Supported chart types: `bar`, `line`, `scatter`, `pie`, `histogram`, `heatmap`, `box`, `area`, `violin`, `treemap`, `funnel`

```python
# Auto-select
result = qf.ask(df, "show trend of sales over time")  # → line chart

# Force specific library
result = qf.ask(df, "bar chart of revenue", viz="matplotlib")

# Re-render with different library
result = qf.ask(df, "sales by region").viz("altair")

# Save to file
result.save("chart.png")   # static image
result.save("chart.html")  # interactive HTML
```

## Chainable API

```python
# Chain operations
result = (
    qf.ask(df, "total revenue by product")
    .save("revenue.html")
)

# Follow-up queries (uses conversation memory)
r1 = qf.ask(df, "show me sales by region")
r2 = r1.ask("now filter to just Q4")           # "it" = sales by region
r3 = r2.ask("which region had the highest?")    # context preserved
```

## Caching

Repeated queries are instant (< 5ms vs 2-5s for LLM calls):

```python
# First call: hits the LLM (~2s)
result = qf.ask(df, "average sales")
print(result.cached)  # False

# Same query: from cache (~1ms)
result = qf.ask(df, "average sales")
print(result.cached)  # True
```

## Configuration

```python
import queryframe as qf

# Via configure()
qf.configure(
    provider="openai",
    model="gpt-4o",
    cache_enabled=True,
    viz_mode="plotly",       # auto, plotly, matplotlib, altair
    timeout=30,              # seconds
    max_retries=2,
)

# Via environment variables
# QF_PROVIDER=openai
# QF_MODEL=gpt-4o
# QF_VIZ=plotly
# QF_TIMEOUT=30
# QF_VERBOSE=true
# QF_LOG_LEVEL=DEBUG
```

## Security

QueryFrame takes security seriously:

1. **AST Validation** — All LLM-generated code is parsed and validated before execution.

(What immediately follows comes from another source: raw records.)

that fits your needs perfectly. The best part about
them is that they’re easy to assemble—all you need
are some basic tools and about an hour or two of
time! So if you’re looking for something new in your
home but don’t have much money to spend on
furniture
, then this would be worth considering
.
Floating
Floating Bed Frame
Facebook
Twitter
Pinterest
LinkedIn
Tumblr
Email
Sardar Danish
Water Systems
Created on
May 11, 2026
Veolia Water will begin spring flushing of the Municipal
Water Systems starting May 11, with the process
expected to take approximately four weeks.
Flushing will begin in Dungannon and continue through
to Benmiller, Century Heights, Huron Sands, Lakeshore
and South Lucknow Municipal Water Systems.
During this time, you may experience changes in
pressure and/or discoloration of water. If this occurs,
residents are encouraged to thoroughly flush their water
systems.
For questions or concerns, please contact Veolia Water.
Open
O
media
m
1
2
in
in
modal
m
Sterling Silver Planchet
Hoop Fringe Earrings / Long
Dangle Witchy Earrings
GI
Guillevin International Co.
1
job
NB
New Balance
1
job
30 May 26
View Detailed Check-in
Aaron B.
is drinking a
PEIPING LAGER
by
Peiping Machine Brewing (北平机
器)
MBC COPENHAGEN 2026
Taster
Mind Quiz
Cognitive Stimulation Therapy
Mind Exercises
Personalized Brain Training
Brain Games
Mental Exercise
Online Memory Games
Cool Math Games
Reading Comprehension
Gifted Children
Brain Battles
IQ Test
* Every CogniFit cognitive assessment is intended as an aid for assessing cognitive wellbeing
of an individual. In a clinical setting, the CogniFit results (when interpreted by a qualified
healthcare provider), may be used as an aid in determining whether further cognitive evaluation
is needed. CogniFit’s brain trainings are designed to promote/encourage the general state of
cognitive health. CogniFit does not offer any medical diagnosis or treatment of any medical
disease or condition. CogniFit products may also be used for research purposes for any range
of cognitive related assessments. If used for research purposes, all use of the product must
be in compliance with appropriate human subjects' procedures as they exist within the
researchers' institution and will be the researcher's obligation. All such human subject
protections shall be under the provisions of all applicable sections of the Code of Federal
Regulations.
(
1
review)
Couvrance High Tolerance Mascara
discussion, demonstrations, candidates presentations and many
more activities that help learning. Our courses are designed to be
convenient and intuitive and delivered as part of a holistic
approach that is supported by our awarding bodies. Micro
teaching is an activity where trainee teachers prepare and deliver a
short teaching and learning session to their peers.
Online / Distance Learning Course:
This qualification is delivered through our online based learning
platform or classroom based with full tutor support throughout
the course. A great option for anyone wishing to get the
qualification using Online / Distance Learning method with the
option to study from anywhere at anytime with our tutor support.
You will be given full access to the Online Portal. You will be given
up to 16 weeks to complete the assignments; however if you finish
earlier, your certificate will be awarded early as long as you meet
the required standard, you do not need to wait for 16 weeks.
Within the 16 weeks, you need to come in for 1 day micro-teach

Dangerous operations (`import os`, `exec`, `eval`, `open`, etc.) are rejected.
2. **Restricted Builtins** — Only safe builtins are available in the sandbox (no `__import__`, `getattr`, `globals`, etc.)
3. **Execution Timeout** — Code that runs too long is killed (default: 30s)
4. **DataFrame Isolation** — The LLM code operates on a copy of your DataFrame, never the original
5. **No Network Access** — Sandboxed code cannot make network requests

## Architecture

```
df.ask("show me sales by region")
    │
    ▼
┌─────────────┐     ┌──────────┐     ┌────────────┐
│ Cache Check  │────▸│  Schema  │────▸│  Prompt    │
│ (< 1ms)     │     │ Extract  │     │  Builder   │
└─────────────┘     └──────────┘     └────────────┘
                                          │
                                          ▼
┌─────────────┐     ┌──────────┐     ┌────────────┐
│ Viz Render   │◂────│ Sandbox  │◂────│    LLM     │
│ (auto-pick) │     │ Execute  │     │  Provider  │
└─────────────┘     └──────────┘     └────────────┘
                                          │
                                    ┌────────────┐
                                    │ QueryResult│
                                    │ .data      │
                                    │ .chart     │
                                    │ .code      │
                                    └────────────┘
```

## Development

```bash
# Clone
git clone https://github.com/movar-group/queryframe.git
cd queryframe

# Install in dev mode
pip install -e ".[dev,all]"

# Run tests
pytest

# Lint
ruff check src/ tests/
ruff format src/ tests/

# Type check
mypy src/queryframe/
```

## License

MIT License. See [LICENSE](LICENSE) for details.

## Contributing

Contributions welcome! Please read [CONTRIBUTING.md](CONTRIBUTING.md) before submitting a PR.